## Data for processing:
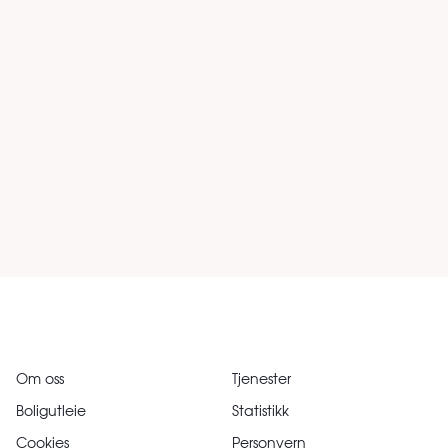
Om oss
Tjenester
Boligutleie
Statistikk
Cookies
Personvern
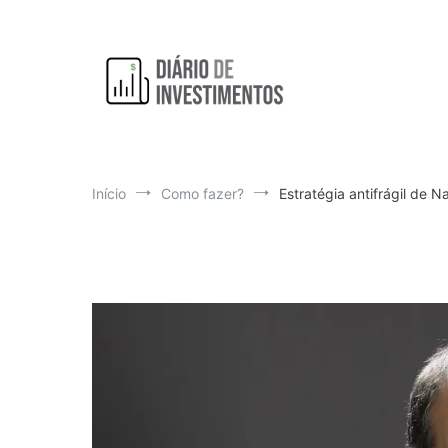
Pular
para
o
conteúdo
Aprendendo a investir diariamente!
Diário de Investimentos
Início
Como fazer?
Estratégia antifrágil de 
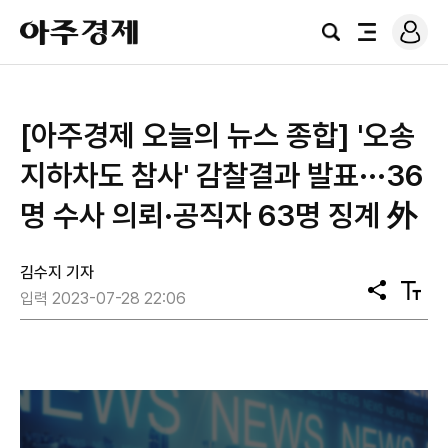
로
아
그
검
전
주
인
색
체
경
메
제
뉴
​​[아주경제 오늘의 뉴스 종합] '오송
지하차도 참사' 감찰결과 발표···36
명 수사 의뢰·공직자 63명 징계 外
김수지 기자
공
텍
입력 2023-07-28 22:06
유
스
트
크
기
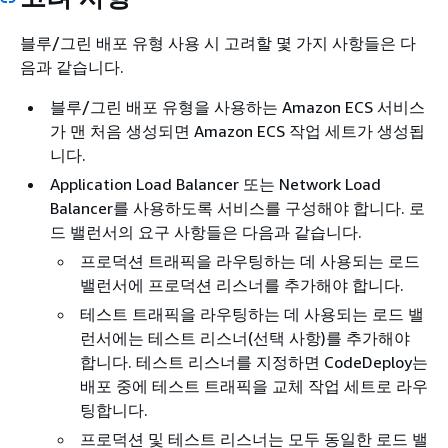
블루/그린 배포 유형 사용 시 고려할 몇 가지 사항들은 다
음과 같습니다.
블루/그린 배포 유형을 사용하는 Amazon ECS 서비스
가 맨 처음 생성되면 Amazon ECS 작업 세트가 생성됩
니다.
Application Load Balancer 또는 Network Load
Balancer를 사용하도록 서비스를 구성해야 합니다. 로
드 밸런서의 요구 사항들은 다음과 같습니다.
프로덕션 트래픽을 라우팅하는 데 사용되는 로드
밸런서에 프로덕션 리스너를 추가해야 합니다.
테스트 트래픽을 라우팅하는 데 사용되는 로드 밸
런서에는 테스트 리스너(선택 사항)를 추가해야
합니다. 테스트 리스너를 지정하면 CodeDeploy는
배포 중에 테스트 트래픽을 교체 작업 세트로 라우
팅합니다.
프로덕션 및 테스트 리스너는 모두 동일한 로드 밸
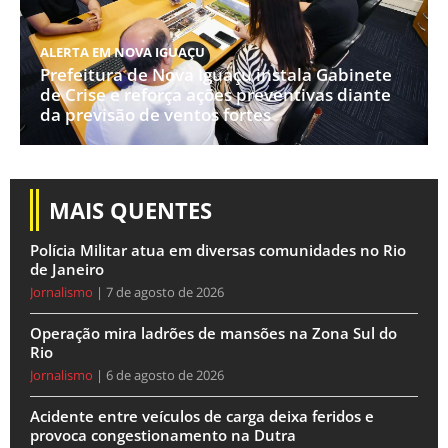
ALERTA EM NOVA IGUAÇU
Prefeitura de Nova Iguaçu instala Gabinete
de Crise e reforça ações preventivas diante
da previsão de ventos fortes
MAIS QUENTES
Polícia Militar atua em diversas comunidades no Rio
de Janeiro
Jornalismo
7 de agosto de 2026
Operação mira ladrões de mansões na Zona Sul do
Rio
Jornalismo
6 de agosto de 2026
Acidente entre veículos de carga deixa feridos e
provoca congestionamento na Dutra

## Assigned task:
In the answer, the data should reappear exactly, with no pictures.

## Output for this exercise:
Om oss
Tjenester
Boligutleie
Statistikk
Cookies
Personvern
Pular
para
o
conteúdo
Aprendendo a investir diariamente!
Diário de Investimentos
Início
Como fazer?
Estratégia antifrágil de 
로
아
그
검
전
주
인
색
체
경
메
제
뉴
​​[아주경제 오늘의 뉴스 종합] '오송
지하차도 참사' 감찰결과 발표···36
명 수사 의뢰·공직자 63명 징계 外
김수지 기자
공
텍
입력 2023-07-28 22:06
유
스
트
크
기
블루/그린 배포 유형 사용 시 고려할 몇 가지 사항들은 다
음과 같습니다.
블루/그린 배포 유형을 사용하는 Amazon ECS 서비스
가 맨 처음 생성되면 Amazon ECS 작업 세트가 생성됩
니다.
Application Load Balancer 또는 Network Load
Balancer를 사용하도록 서비스를 구성해야 합니다. 로
드 밸런서의 요구 사항들은 다음과 같습니다.
프로덕션 트래픽을 라우팅하는 데 사용되는 로드
밸런서에 프로덕션 리스너를 추가해야 합니다.
테스트 트래픽을 라우팅하는 데 사용되는 로드 밸
런서에는 테스트 리스너(선택 사항)를 추가해야
합니다. 테스트 리스너를 지정하면 CodeDeploy는
배포 중에 테스트 트래픽을 교체 작업 세트로 라우
팅합니다.
프로덕션 및 테스트 리스너는 모두 동일한 로드 밸
ALERTA EM NOVA IGUAÇU
Prefeitura de Nova Iguaçu instala Gabinete
de Crise e reforça ações preventivas diante
da previsão de ventos fortes
MAIS QUENTES
Polícia Militar atua em diversas comunidades no Rio
de Janeiro
Jornalismo
7 de agosto de 2026
Operação mira ladrões de mansões na Zona Sul do
Rio
Jornalismo
6 de agosto de 2026
Acidente entre veículos de carga deixa feridos e
provoca congestionamento na Dutra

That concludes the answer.